Entries supplied —
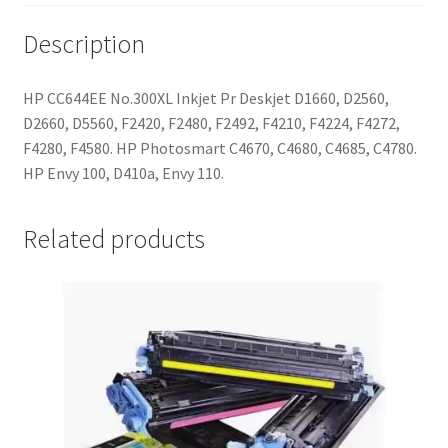
Description
HP CC644EE No.300XL Inkjet Pr Deskjet D1660, D2560,
D2660, D5560, F2420, F2480, F2492, F4210, F4224, F4272,
F4280, F4580. HP Photosmart C4670, C4680, C4685, C4780.
HP Envy 100, D410a, Envy 110.
Related products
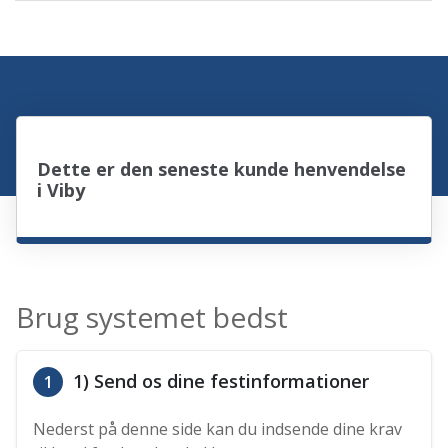
Dette er den seneste kunde henvendelse
i Viby
Brug systemet bedst
1) Send os dine festinformationer
1
Nederst på denne side kan du indsende dine krav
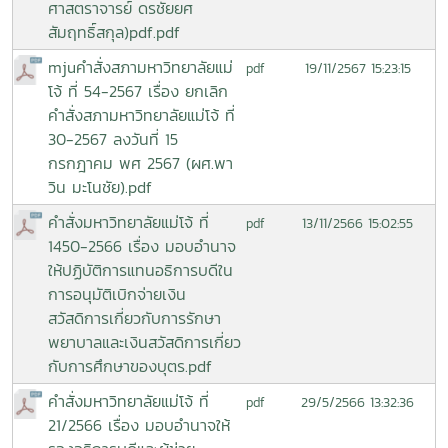
ศาสตราจารย์ ดรชัยยศ
สัมฤทธิ์สกุล)pdf.pdf
mjuคำสั่งสภามหาวิทยาลัยแม่
19/11/2567 15:23:15
pdf
โจ้ ที่ 54-2567 เรื่อง ยกเลิก
คำสั่งสภามหาวิทยาลัยแม่โจ้ ที่
30-2567 ลงวันที่ 15
กรกฎาคม พศ 2567 (ผศ.พา
วิน มะโนชัย).pdf
คำสั่งมหาวิทยาลัยแม่โจ้ ที่
13/11/2566 15:02:55
pdf
1450-2566 เรื่อง มอบอำนาจ
ให้ปฏิบัติการแทนอธิการบดีใน
การอนุมัติเบิกจ่ายเงิน
สวัสดิการเกี่ยวกับการรักษา
พยาบาลและเงินสวัสดิการเกี่ยว
กับการศึกษาของบุตร.pdf
คำสั่งมหาวิทยาลัยแม่โจ้ ที่
29/5/2566 13:32:36
pdf
21/2566 เรื่อง มอบอำนาจให้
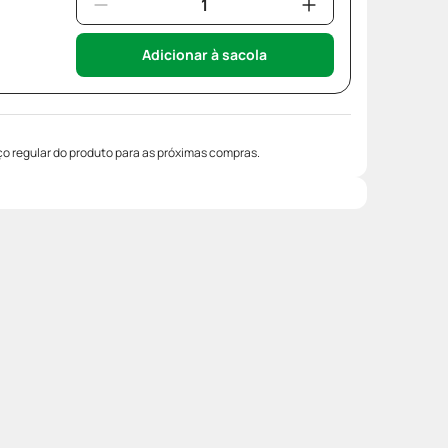
Adicionar à sacola
o regular do produto para as próximas compras.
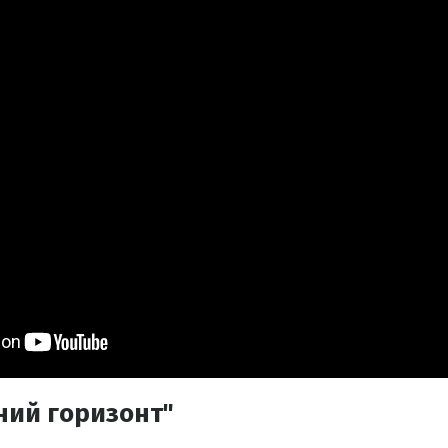
ний горизонт"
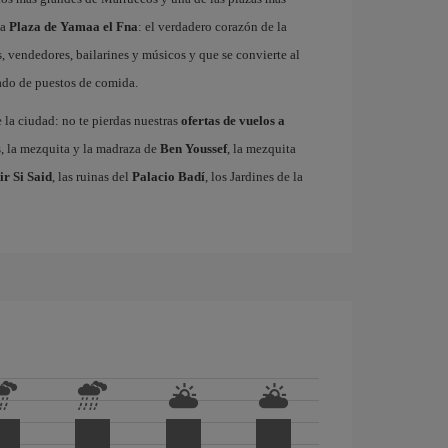
ma
Plaza de Yamaa el Fna
: el verdadero corazón de la
, vendedores, bailarines y músicos y que se convierte al
gado de puestos de comida.
e la ciudad: no te pierdas nuestras
ofertas de vuelos a
s, la mezquita y la madraza de
Ben Youssef
, la mezquita
ir Si Said
, las ruinas del
Palacio Badí
, los Jardines de la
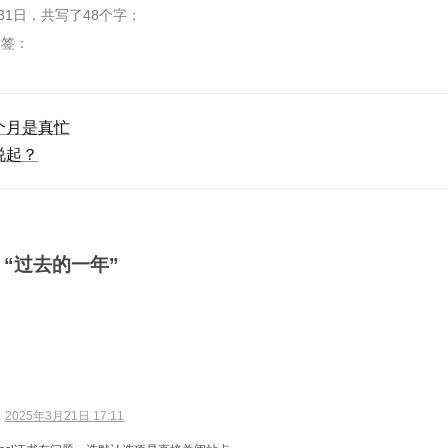
31日
，
共写了48个字
；
标签：
个月是真忙
说起？
：“过去的一年”
：
2025年3月21日 17:11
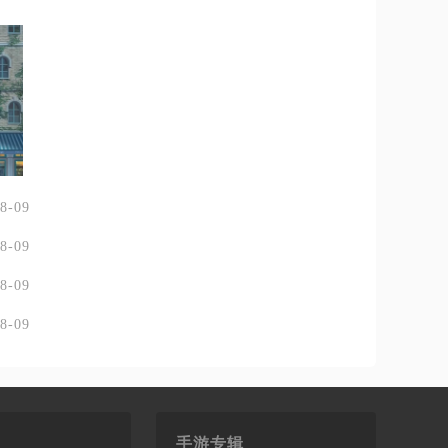
8-09
8-09
8-09
8-09
手游专辑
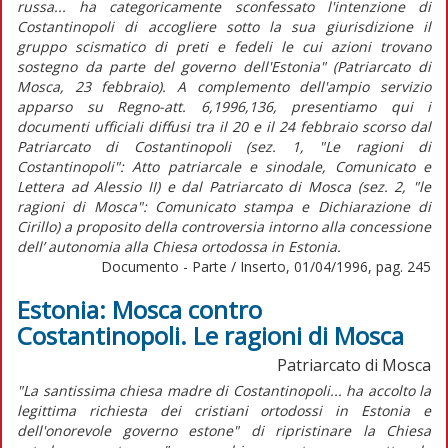
russa... ha categoricamente sconfessato l'intenzione di
Costantinopoli di accogliere sotto la sua giurisdizione il
gruppo scismatico di preti e fedeli le cui azioni trovano
sostegno da parte del governo dell'Estonia" (Patriarcato di
Mosca, 23 febbraio). A complemento dell'ampio servizio
apparso su Regno-att. 6,1996,136, presentiamo qui i
documenti ufficiali diffusi tra il 20 e il 24 febbraio scorso dal
Patriarcato di Costantinopoli (sez. 1, "Le ragioni di
Costantinopoli": Atto patriarcale e sinodale, Comunicato e
Lettera ad Alessio II) e dal Patriarcato di Mosca (sez. 2, "le
ragioni di Mosca": Comunicato stampa e Dichiarazione di
Cirillo) a proposito della controversia intorno alla concessione
dell’ autonomia alla Chiesa ortodossa in Estonia.
Documento - Parte / Inserto, 01/04/1996, pag. 245
Estonia: Mosca contro
Costantinopoli. Le ragioni di Mosca
Patriarcato di Mosca
"La santissima chiesa madre di Costantinopoli... ha accolto la
legittima richiesta dei cristiani ortodossi in Estonia e
dell'onorevole governo estone" di ripristinare la Chiesa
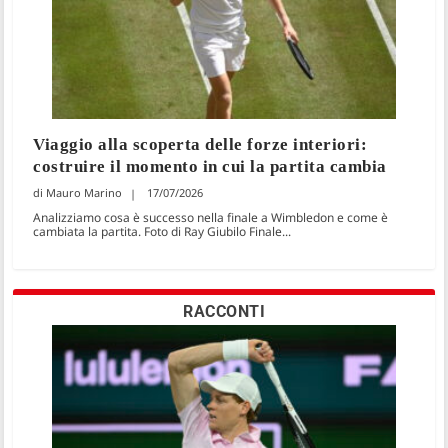
Viaggio alla scoperta delle forze interiori:
costruire il momento in cui la partita cambia
Mauro Marino
17/07/2026
Analizziamo cosa è successo nella finale a Wimbledon e come è
cambiata la partita. Foto di Ray Giubilo Finale...
RACCONTI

How to complete this task — All entries should be restated word for word; no images belong in the copy.

Result of the task —
Description
HP CC644EE No.300XL Inkjet Pr Deskjet D1660, D2560,
D2660, D5560, F2420, F2480, F2492, F4210, F4224, F4272,
F4280, F4580. HP Photosmart C4670, C4680, C4685, C4780.
HP Envy 100, D410a, Envy 110.
Related products
Dette er den seneste kunde henvendelse
i Viby
Brug systemet bedst
1) Send os dine festinformationer
1
Nederst på denne side kan du indsende dine krav
ศาสตราจารย์ ดรชัยยศ
สัมฤทธิ์สกุล)pdf.pdf
mjuคำสั่งสภามหาวิทยาลัยแม่
19/11/2567 15:23:15
pdf
โจ้ ที่ 54-2567 เรื่อง ยกเลิก
คำสั่งสภามหาวิทยาลัยแม่โจ้ ที่
30-2567 ลงวันที่ 15
กรกฎาคม พศ 2567 (ผศ.พา
วิน มะโนชัย).pdf
คำสั่งมหาวิทยาลัยแม่โจ้ ที่
13/11/2566 15:02:55
pdf
1450-2566 เรื่อง มอบอำนาจ
ให้ปฏิบัติการแทนอธิการบดีใน
การอนุมัติเบิกจ่ายเงิน
สวัสดิการเกี่ยวกับการรักษา
พยาบาลและเงินสวัสดิการเกี่ยว
กับการศึกษาของบุตร.pdf
คำสั่งมหาวิทยาลัยแม่โจ้ ที่
29/5/2566 13:32:36
pdf
21/2566 เรื่อง มอบอำนาจให้
Adicionar à sacola
o regular do produto para as próximas compras.
ний горизонт"
ma
Plaza de Yamaa el Fna
: el verdadero corazón de la
, vendedores, bailarines y músicos y que se convierte al
gado de puestos de comida.
e la ciudad: no te pierdas nuestras
ofertas de vuelos a
s, la mezquita y la madraza de
Ben Youssef
, la mezquita
ir Si Said
, las ruinas del
Palacio Badí
, los Jardines de la
31日
，
共写了48个字
；
标签：
个月是真忙
说起？
：“过去的一年”
：
2025年3月21日 17:11
8-09
8-09
8-09
8-09
手游专辑
russa... ha categoricamente sconfessato l'intenzione di
Costantinopoli di accogliere sotto la sua giurisdizione il
gruppo scismatico di preti e fedeli le cui azioni trovano
sostegno da parte del governo dell'Estonia" (Patriarcato di
Mosca, 23 febbraio). A complemento dell'ampio servizio
apparso su Regno-att. 6,1996,136, presentiamo qui i
documenti ufficiali diffusi tra il 20 e il 24 febbraio scorso dal
Patriarcato di Costantinopoli (sez. 1, "Le ragioni di
Costantinopoli": Atto patriarcale e sinodale, Comunicato e
Lettera ad Alessio II) e dal Patriarcato di Mosca (sez. 2, "le
ragioni di Mosca": Comunicato stampa e Dichiarazione di
Cirillo) a proposito della controversia intorno alla concessione
dell’ autonomia alla Chiesa ortodossa in Estonia.
Documento - Parte / Inserto, 01/04/1996, pag. 245
Estonia: Mosca contro
Costantinopoli. Le ragioni di Mosca
Patriarcato di Mosca
"La santissima chiesa madre di Costantinopoli... ha accolto la
legittima richiesta dei cristiani ortodossi in Estonia e
dell'onorevole governo estone" di ripristinare la Chiesa
Viaggio alla scoperta delle forze interiori:
costruire il momento in cui la partita cambia
Mauro Marino
17/07/2026
Analizziamo cosa è successo nella finale a Wimbledon e come è
cambiata la partita. Foto di Ray Giubilo Finale...
RACCONTI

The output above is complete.